WHAT TO DO → From the entries below, return only the lines starting at the one that contains "Connect with fitness" and ending at the one that contains "reference to the", exactly as they stand.

DATA FOR THIS EXERCISE →
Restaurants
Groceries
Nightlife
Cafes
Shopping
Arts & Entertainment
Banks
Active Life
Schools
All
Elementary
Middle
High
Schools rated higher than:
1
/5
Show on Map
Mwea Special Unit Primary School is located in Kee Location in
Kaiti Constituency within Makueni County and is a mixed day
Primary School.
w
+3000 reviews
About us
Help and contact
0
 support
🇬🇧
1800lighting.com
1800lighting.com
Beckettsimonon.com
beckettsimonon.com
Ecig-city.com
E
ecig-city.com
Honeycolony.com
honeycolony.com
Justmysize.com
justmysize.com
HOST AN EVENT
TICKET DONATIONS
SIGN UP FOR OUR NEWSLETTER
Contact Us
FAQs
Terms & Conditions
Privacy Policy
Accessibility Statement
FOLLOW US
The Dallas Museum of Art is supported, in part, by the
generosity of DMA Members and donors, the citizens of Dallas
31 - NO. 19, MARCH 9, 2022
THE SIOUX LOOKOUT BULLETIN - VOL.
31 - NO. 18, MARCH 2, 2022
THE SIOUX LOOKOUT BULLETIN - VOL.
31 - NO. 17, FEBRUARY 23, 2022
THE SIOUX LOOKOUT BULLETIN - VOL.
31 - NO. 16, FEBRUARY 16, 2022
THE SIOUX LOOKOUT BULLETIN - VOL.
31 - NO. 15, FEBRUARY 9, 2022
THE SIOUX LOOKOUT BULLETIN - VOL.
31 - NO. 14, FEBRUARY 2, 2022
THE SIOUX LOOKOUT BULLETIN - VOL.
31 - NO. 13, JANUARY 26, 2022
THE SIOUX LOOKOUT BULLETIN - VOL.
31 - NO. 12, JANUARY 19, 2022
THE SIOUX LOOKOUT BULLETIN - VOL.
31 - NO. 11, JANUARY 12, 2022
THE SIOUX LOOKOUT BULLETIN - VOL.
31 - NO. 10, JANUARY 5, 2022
==
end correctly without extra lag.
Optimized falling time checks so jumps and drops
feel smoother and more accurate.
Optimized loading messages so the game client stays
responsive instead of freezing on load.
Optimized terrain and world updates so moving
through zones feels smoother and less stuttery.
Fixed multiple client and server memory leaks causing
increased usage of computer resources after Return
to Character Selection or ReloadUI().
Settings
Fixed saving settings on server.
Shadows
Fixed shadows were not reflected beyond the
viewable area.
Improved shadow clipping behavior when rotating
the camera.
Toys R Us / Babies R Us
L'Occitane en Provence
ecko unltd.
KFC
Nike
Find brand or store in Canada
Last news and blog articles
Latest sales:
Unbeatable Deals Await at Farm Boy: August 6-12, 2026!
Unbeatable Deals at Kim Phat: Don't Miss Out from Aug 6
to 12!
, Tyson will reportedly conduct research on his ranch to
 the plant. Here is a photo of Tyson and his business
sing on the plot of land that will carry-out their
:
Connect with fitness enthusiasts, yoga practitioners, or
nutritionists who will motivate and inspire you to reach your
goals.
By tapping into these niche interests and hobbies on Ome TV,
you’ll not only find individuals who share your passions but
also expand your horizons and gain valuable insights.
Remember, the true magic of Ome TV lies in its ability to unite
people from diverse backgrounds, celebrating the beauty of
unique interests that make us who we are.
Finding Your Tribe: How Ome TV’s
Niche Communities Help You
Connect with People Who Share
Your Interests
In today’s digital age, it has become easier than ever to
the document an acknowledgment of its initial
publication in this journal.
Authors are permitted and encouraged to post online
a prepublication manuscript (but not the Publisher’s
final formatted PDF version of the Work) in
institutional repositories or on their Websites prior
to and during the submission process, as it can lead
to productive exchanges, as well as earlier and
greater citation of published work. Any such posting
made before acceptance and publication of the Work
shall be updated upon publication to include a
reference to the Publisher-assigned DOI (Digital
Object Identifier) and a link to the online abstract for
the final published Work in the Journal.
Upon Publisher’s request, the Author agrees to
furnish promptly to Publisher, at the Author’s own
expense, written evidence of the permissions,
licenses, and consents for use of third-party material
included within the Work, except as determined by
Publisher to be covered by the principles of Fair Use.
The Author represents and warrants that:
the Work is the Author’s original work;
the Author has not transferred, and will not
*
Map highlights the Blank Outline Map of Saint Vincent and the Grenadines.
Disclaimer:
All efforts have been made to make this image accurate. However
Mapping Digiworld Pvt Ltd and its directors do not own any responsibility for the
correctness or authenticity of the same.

SOLUTION TO THE PROBLEM →
Connect with fitness enthusiasts, yoga practitioners, or
nutritionists who will motivate and inspire you to reach your
goals.
By tapping into these niche interests and hobbies on Ome TV,
you’ll not only find individuals who share your passions but
also expand your horizons and gain valuable insights.
Remember, the true magic of Ome TV lies in its ability to unite
people from diverse backgrounds, celebrating the beauty of
unique interests that make us who we are.
Finding Your Tribe: How Ome TV’s
Niche Communities Help You
Connect with People Who Share
Your Interests
In today’s digital age, it has become easier than ever to
the document an acknowledgment of its initial
publication in this journal.
Authors are permitted and encouraged to post online
a prepublication manuscript (but not the Publisher’s
final formatted PDF version of the Work) in
institutional repositories or on their Websites prior
to and during the submission process, as it can lead
to productive exchanges, as well as earlier and
greater citation of published work. Any such posting
made before acceptance and publication of the Work
shall be updated upon publication to include a
reference to the Publisher-assigned DOI (Digital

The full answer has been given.